YOUR ASSIGNMENT
Every record that follows is to be copied exactly, with the pictures omitted.
Start of RECORDS TO PROCESS
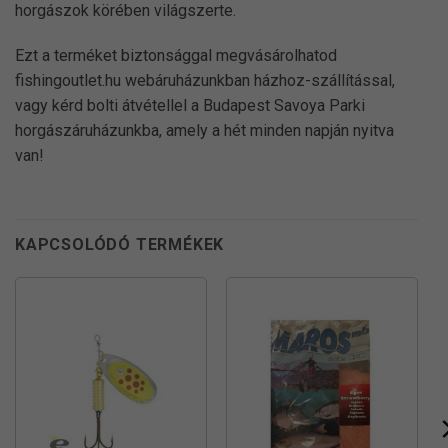
horgászok körében világszerte.
Ezt a terméket biztonsággal megvásárolhatod
fishingoutlet.hu webáruházunkban házhoz-szállítással,
vagy kérd bolti átvétellel a Budapest Savoya Parki
horgászáruházunkba, amely a hét minden napján nyitva
van!
KAPCSOLÓDÓ TERMÉKEK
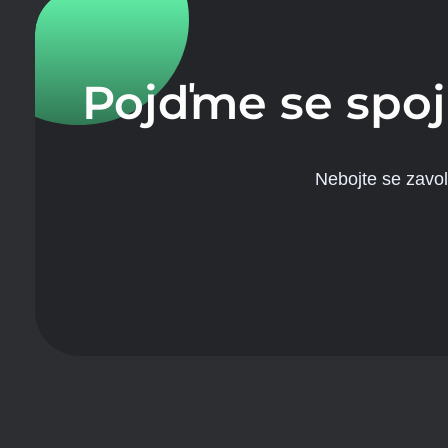
Pojďme se spoj
Nebojte se zavo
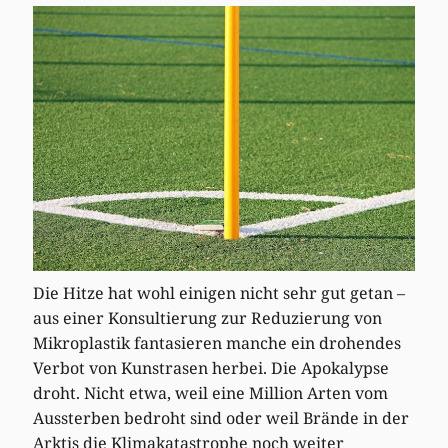
Die Hitze hat wohl einigen nicht sehr gut getan –
aus einer Konsultierung zur Reduzierung von
Mikroplastik fantasieren manche ein drohendes
Verbot von Kunstrasen herbei. Die Apokalypse
droht. Nicht etwa, weil eine Million Arten vom
Aussterben bedroht sind oder weil Brände in der
Arktis die Klimakatastrophe noch weiter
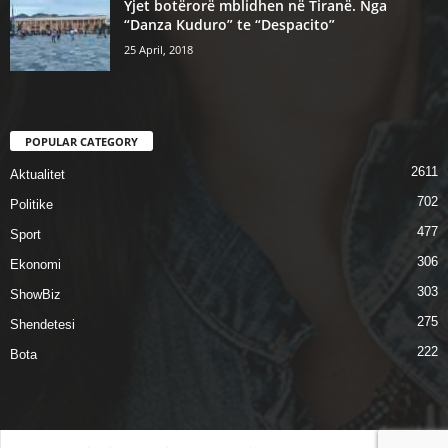
Yjet botërorë mblidhen në Tiranë. Nga
“Danza Kuduro” te “Despacito”
25 April, 2018
POPULAR CATEGORY
2611
Aktualitet
702
Politike
477
Sport
306
Ekonomi
303
ShowBiz
275
Shendetesi
222
Bota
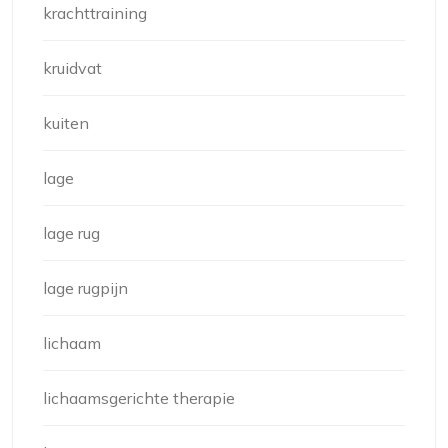
krachttraining
kruidvat
kuiten
lage
lage rug
lage rugpijn
lichaam
lichaamsgerichte therapie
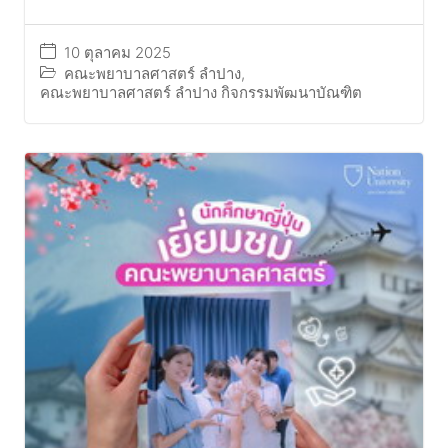
10 ตุลาคม 2025
คณะพยาบาลศาสตร์ ลำปาง
,
คณะพยาบาลศาสตร์ ลำปาง กิจกรรมพัฒนาบัณฑิต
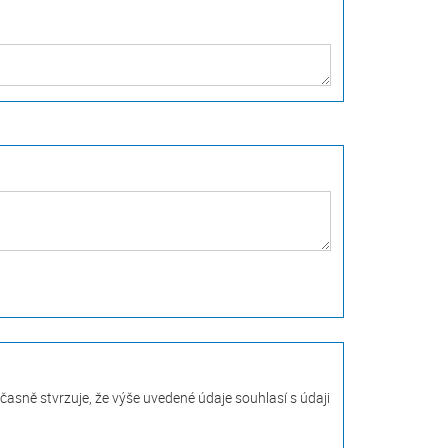
asně stvrzuje, že výše uvedené údaje souhlasí s údaji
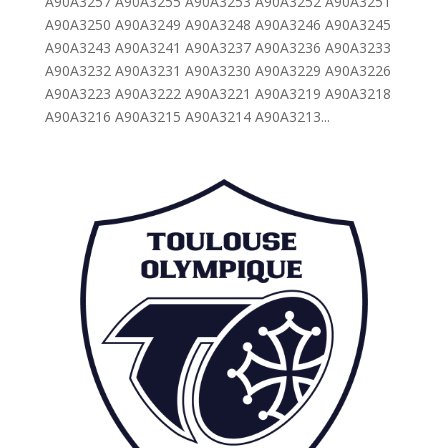
A90A3257 A90A3255 A90A3253 A90A3252 A90A3251
A90A3250 A90A3249 A90A3248 A90A3246 A90A3245
A90A3243 A90A3241 A90A3237 A90A3236 A90A3233
A90A3232 A90A3231 A90A3230 A90A3229 A90A3226
A90A3223 A90A3222 A90A3221 A90A3219 A90A3218
A90A3216 A90A3215 A90A3214 A90A3213...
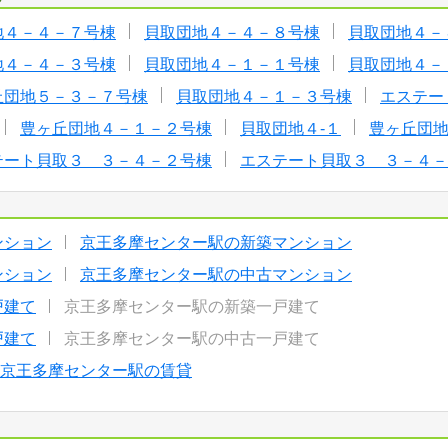
地４－４－７号棟
貝取団地４－４－８号棟
貝取団地４－
地４－４－３号棟
貝取団地４－１－１号棟
貝取団地４－
丘団地５－３－７号棟
貝取団地４－１－３号棟
エステー
豊ヶ丘団地４－１－２号棟
貝取団地４-１
豊ヶ丘団
テート貝取３ ３－４－２号棟
エステート貝取３ ３－４－
ンション
京王多摩センター駅の新築マンション
ンション
京王多摩センター駅の中古マンション
戸建て
京王多摩センター駅の新築一戸建て
戸建て
京王多摩センター駅の中古一戸建て
京王多摩センター駅の賃貸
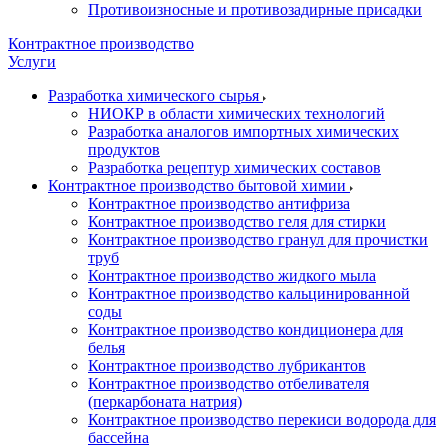
Противоизносные и противозадирные присадки
Контрактное производство
Услуги
Разработка химического сырья
НИОКР в области химических технологий
Разработка аналогов импортных химических
продуктов
Разработка рецептур химических составов
Контрактное производство бытовой химии
Контрактное производство антифриза
Контрактное производство геля для стирки
Контрактное производство гранул для прочистки
труб
Контрактное производство жидкого мыла
Контрактное производство кальцинированной
соды
Контрактное производство кондиционера для
белья
Контрактное производство лубрикантов
Контрактное производство отбеливателя
(перкарбоната натрия)
Контрактное производство перекиси водорода для
бассейна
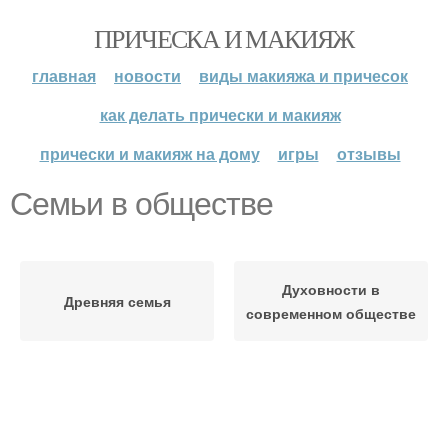
ПРИЧЕСКА И МАКИЯЖ
главная
новости
виды макияжа и причесок
как делать прически и макияж
прически и макияж на дому
игры
отзывы
Семьи в обществе
Духовности в
Древняя семья
современном обществе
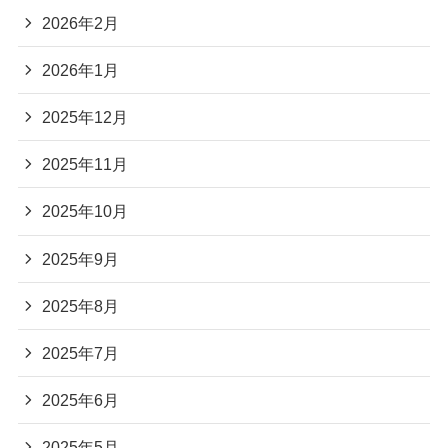
2026年2月
2026年1月
2025年12月
2025年11月
2025年10月
2025年9月
2025年8月
2025年7月
2025年6月
2025年5月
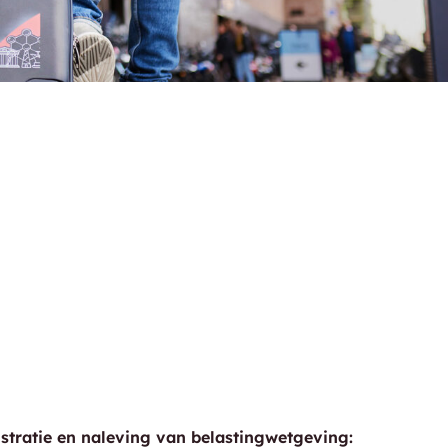
stratie en naleving van belastingwetgeving:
End of RECORDS TO PROCESS
ANSWER FOR THIS EXERCISE
horgászok körében világszerte.
Ezt a terméket biztonsággal megvásárolhatod
fishingoutlet.hu webáruházunkban házhoz-szállítással,
vagy kérd bolti átvétellel a Budapest Savoya Parki
horgászáruházunkba, amely a hét minden napján nyitva
van!
KAPCSOLÓDÓ TERMÉKEK
Pojďme se spoj
Nebojte se zavo
Die Hitze hat wohl einigen nicht sehr gut getan –
aus einer Konsultierung zur Reduzierung von
Mikroplastik fantasieren manche ein drohendes
Verbot von Kunstrasen herbei. Die Apokalypse
droht. Nicht etwa, weil eine Million Arten vom
Aussterben bedroht sind oder weil Brände in der
Arktis die Klimakatastrophe noch weiter
Yjet botërorë mblidhen në Tiranë. Nga
“Danza Kuduro” te “Despacito”
25 April, 2018
POPULAR CATEGORY
2611
Aktualitet
702
Politike
477
Sport
306
Ekonomi
303
ShowBiz
275
Shendetesi
222
Bota
krachttraining
kruidvat
kuiten
lage
lage rug
lage rugpijn
lichaam
lichaamsgerichte therapie
10 ตุลาคม 2025
คณะพยาบาลศาสตร์ ลำปาง
,
คณะพยาบาลศาสตร์ ลำปาง กิจกรรมพัฒนาบัณฑิต
asně stvrzuje, že výše uvedené údaje souhlasí s údaji
A90A3257 A90A3255 A90A3253 A90A3252 A90A3251
A90A3250 A90A3249 A90A3248 A90A3246 A90A3245
A90A3243 A90A3241 A90A3237 A90A3236 A90A3233
A90A3232 A90A3231 A90A3230 A90A3229 A90A3226
A90A3223 A90A3222 A90A3221 A90A3219 A90A3218
A90A3216 A90A3215 A90A3214 A90A3213...
地４－４－７号棟
貝取団地４－４－８号棟
貝取団地４－
地４－４－３号棟
貝取団地４－１－１号棟
貝取団地４－
丘団地５－３－７号棟
貝取団地４－１－３号棟
エステー
豊ヶ丘団地４－１－２号棟
貝取団地４-１
豊ヶ丘団
テート貝取３ ３－４－２号棟
エステート貝取３ ３－４－
ンション
京王多摩センター駅の新築マンション
ンション
京王多摩センター駅の中古マンション
戸建て
京王多摩センター駅の新築一戸建て
戸建て
京王多摩センター駅の中古一戸建て
京王多摩センター駅の賃貸
Противоизносные и противозадирные присадки
Контрактное производство
Услуги
Разработка химического сырья
НИОКР в области химических технологий
Разработка аналогов импортных химических
продуктов
Разработка рецептур химических составов
Контрактное производство бытовой химии
Контрактное производство антифриза
Контрактное производство геля для стирки
Контрактное производство гранул для прочистки
труб
Контрактное производство жидкого мыла
Контрактное производство кальцинированной
соды
Контрактное производство кондиционера для
белья
Контрактное производство лубрикантов
Контрактное производство отбеливателя
(перкарбоната натрия)
Контрактное производство перекиси водорода для
бассейна
ПРИЧЕСКА И МАКИЯЖ
главная
новости
виды макияжа и причесок
как делать прически и макияж
прически и макияж на дому
игры
отзывы
Семьи в обществе
Духовности в
Древняя семья
современном обществе
2026年2月
2026年1月
2025年12月
2025年11月
2025年10月
2025年9月
2025年8月
2025年7月
2025年6月
2025年5月
stratie en naleving van belastingwetgeving:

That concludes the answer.